Der zweite Lauf versprach noch mehr Spannung, da bereits feststand, dass nur die TU Łódź und TU Dortmund den Bonus für die beste Wiederholgenauigkeit noch erfahren konnten. Alle anderen Teams hatten die Aufgabe, ihre Autos so nah wie nur möglich an die 14,5 m zu fahren, um die Höchstpunktzahl für das Rennen zu erreichen. Die Teams aus Łódź und Dortmund konnten im zweiten Lauf die Distanz nicht in ausreichender Präzision wiederholen, wodurch die wichtigen Bonuspunkte verloren gingen. Als letztes Team des Durchgangs fuhr das Team „UUlm“ mit einer Punktlandung von 14,52 m auf Platz 1 des ChemCar-Rennens. Auf Platz 2 fuhr das Team der DHBW Mannheim, Platz 3 belegte die TU Łódź .
Gesamtwertung
Erst am Abend wurden im Rahmen des Conference Dinners die genauen Punkte der anderen Einzelwertungen aus Posterpräsentation und Sicherheitskonzept bekanntgegeben. Aufgrund der hohen Präzision im zweiten Lauf konnte das Team „UUlm“, trotz des Rückstands am ersten Wettkampftag, den Gesamtsieg holen. Mit viel Freude, aber auch Erleichterung über ein erfolgreiches Debüt, wurde der ChemCar Pokal entgegengenommen. Zusätzlich konnte sich das Team noch über 2.000 € Preisgeld freuen. Platz 2 in der Gesamtwertung belegte die DHBW Mannheim und erfuhr sich 1.000 € Preisgeld. Das Team der TU Dortmund freute sich über 500 € für den 3. Platz.
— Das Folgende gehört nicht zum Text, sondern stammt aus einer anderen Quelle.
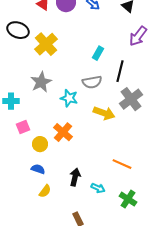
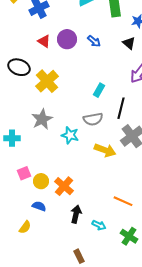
pink square: (23, 127) -> (24, 173), moved
orange cross: (63, 132) -> (64, 186), moved
yellow semicircle: (45, 191) -> (25, 227), moved

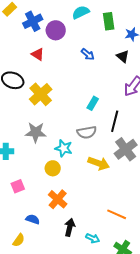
purple circle: (67, 39) -> (56, 30), moved
gray star: (42, 119) -> (36, 132), turned 30
yellow circle: (41, 181) -> (53, 168), moved

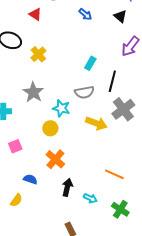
yellow cross: (41, 94) -> (38, 54), size x0.7
gray star: (36, 132) -> (33, 92), turned 30

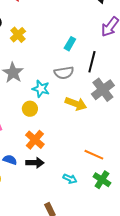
black arrow: (67, 187) -> (35, 163), moved, turned 78
green cross: (120, 209) -> (102, 180), moved

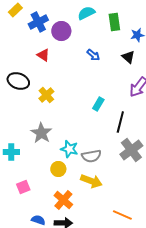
gray semicircle: (64, 73) -> (91, 156), moved
yellow arrow: (76, 104) -> (91, 181), moved

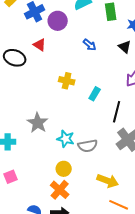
black ellipse: (18, 81) -> (15, 58), moved
yellow cross: (46, 95) -> (67, 81), moved, turned -35
yellow circle: (58, 169) -> (64, 169), moved
yellow arrow: (91, 181) -> (108, 181), moved
pink square: (23, 187) -> (11, 177), moved

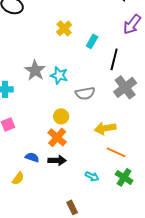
yellow cross: (67, 81) -> (64, 28), turned 35
cyan star: (66, 139) -> (59, 75), moved
yellow arrow: (108, 181) -> (105, 128), turned 150

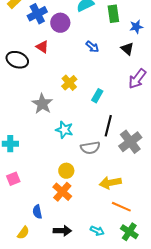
black line: (114, 59) -> (108, 126), moved
gray star: (35, 70) -> (42, 104), moved
blue semicircle: (32, 157) -> (37, 212), turned -120
black arrow: (57, 160) -> (62, 231), moved

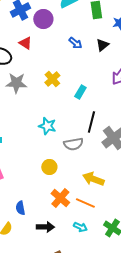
black triangle: (127, 49) -> (102, 45), moved, turned 40
gray star: (42, 104) -> (16, 83), moved, turned -30
yellow arrow: (110, 183) -> (93, 179), turned 30
orange cross: (62, 192) -> (60, 198), moved
orange line: (121, 207) -> (85, 203), moved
Danksagung: Besonderer Dank gilt den Spendern und Sponsoren des ChemCar-Wettbewerbs 2018: BASF, Covestro, Evonik, Inburex, Infraserv Knappsack, Lanxess, Lonza, Merck
Ankündigung ChemCar 2019
Der Wettbewerb 2019 findet am 04.11.2019 in Dortmund statt.
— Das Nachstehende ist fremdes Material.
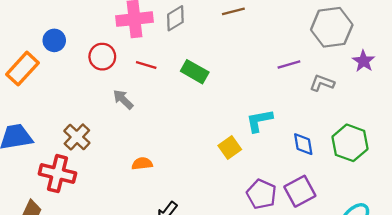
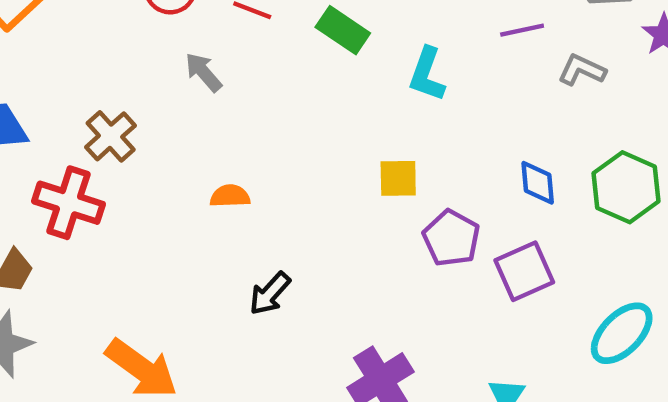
cyan L-shape: (259, 121) -> (427, 74), moved, turned -64
yellow square: (230, 147) -> (398, 178), turned 30
purple pentagon: (261, 194) -> (451, 238), moved

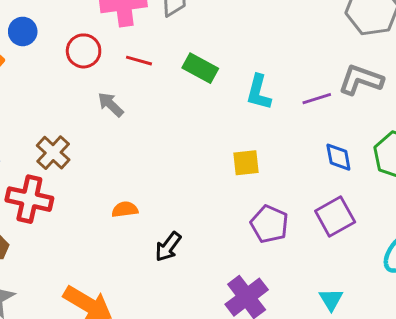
purple line: (522, 30) -> (317, 99), moved
gray L-shape: (582, 70) -> (361, 80), size x1.4
orange semicircle: (230, 196) -> (125, 209), moved
purple pentagon: (451, 238) -> (269, 224), moved

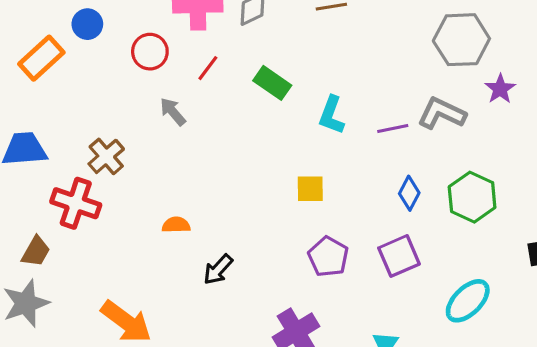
red line: (139, 61) -> (208, 68), turned -75
blue diamond: (338, 157) -> (409, 193), turned 32

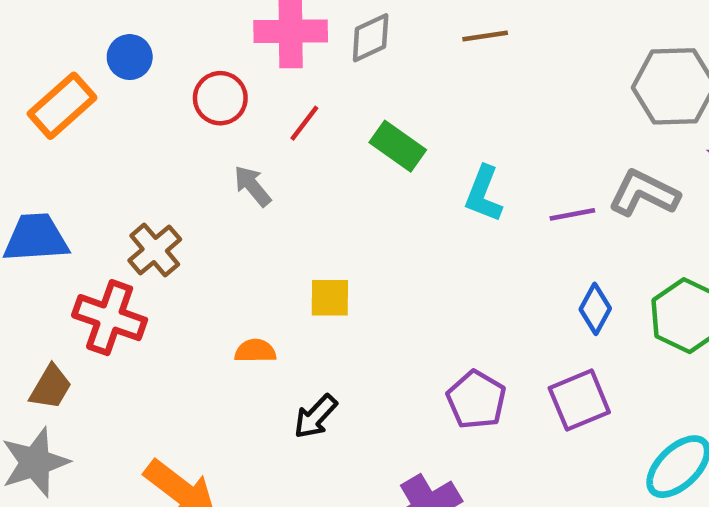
yellow square: (310, 189) -> (330, 298), moved

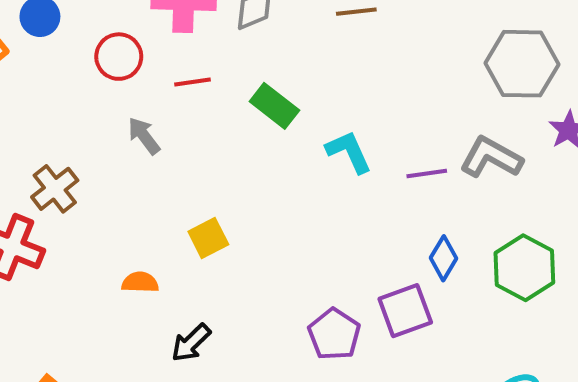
red line: (304, 123) -> (192, 82), turned 42
cyan L-shape: (484, 194) -> (349, 152), turned 132
yellow square: (330, 298) -> (208, 238), turned -30
purple square: (579, 400) -> (405, 311), moved

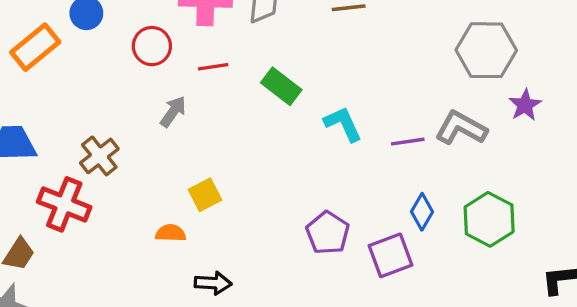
gray arrow: (144, 136) -> (173, 112), turned 72
yellow square: (208, 238) -> (205, 195), moved
purple pentagon: (334, 334) -> (328, 233), moved
black arrow: (191, 343) -> (213, 283), turned -132

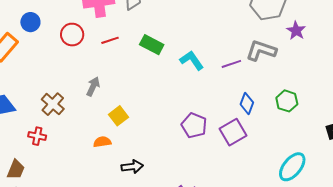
gray arrow: (173, 112) -> (93, 86), moved
red cross: (64, 204) -> (37, 136), size x0.6
green hexagon: (489, 219) -> (287, 101), size x0.7

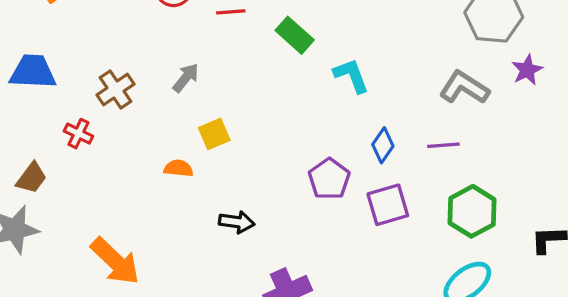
purple line: (231, 64) -> (443, 145), moved
green hexagon: (287, 101) -> (472, 211), moved, size x1.4
blue diamond: (247, 103) -> (383, 145), moved
black arrow: (132, 167) -> (237, 222), moved

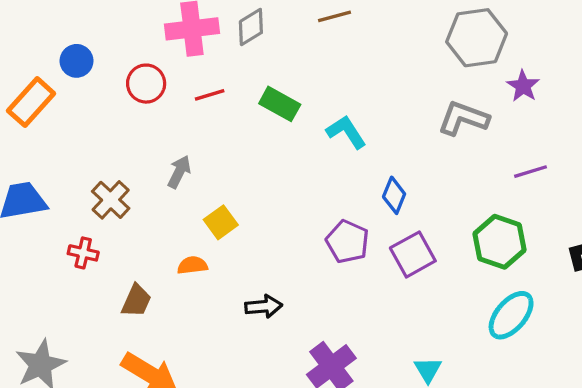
purple line: (443, 145) -> (531, 172), moved
brown trapezoid: (32, 178) -> (136, 301), moved

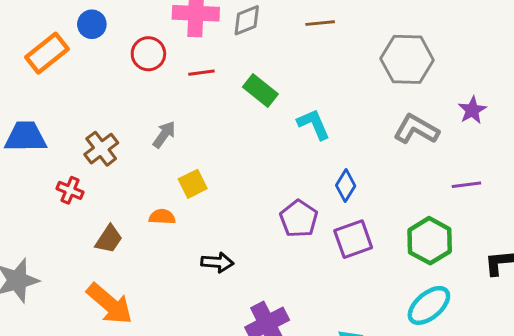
gray hexagon: (477, 38) -> (407, 59), moved

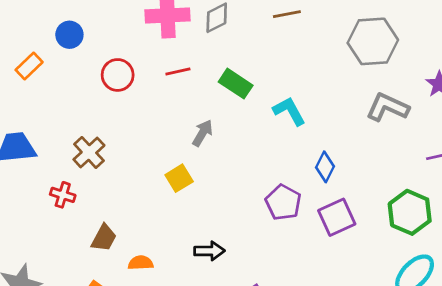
orange rectangle: (47, 53) -> (29, 66), size x0.7
red circle: (148, 54) -> (118, 75), moved
gray arrow: (164, 134) -> (202, 133), moved
orange semicircle: (162, 217) -> (141, 263), moved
Die wichtigen Termine sind:
• Registrierung und Konzepteinreichung ➙ 24.04.2019
• Nominierungsbescheid ➙ 15.05.2019
• Einreichung des Sicherheitskonzeptes ➙ 05.08.2019
• Revision des Sicherheitskonzeptes ➙ 07.10.2019
• Posterpräsentation und Rennen ➙ 04.11.2019
Alle Termine und Dokumente zum Download unter: www.vdi.de/chemcar
Die Regeln
Teilnehmen darf jedes studentische Team, das ein Modellfahrzeug konstruiert, das mit einer (bio-) chemischen Reaktion angetrieben und gestoppt wird. Nicht die Schnelligkeit des Fahrzeugs ist entscheidend, sondern besonders präzise die vorher ausgeloste Strecke zu fahren. Die Streckenlänge liegt dabei zwischen 7 und 18 m. Ebenfalls mit zu berücksichtigen ist das zuvor ausgeloste Zusatzgewicht, das zwischen 0 und 30 % des Eigengewichts liegen kann. Neben den Punkten für die Präzision im Rennen müssen in weiteren Kategorien Punkte für den Gesamtsieg errungen werden. Bei einer Poster-Begehung muss die Jury von dem zuvor eingereichten Konzept überzeugt werden. Ebenfalls erfolgt eine strenge Bewertung des Sicherheitskonzepts.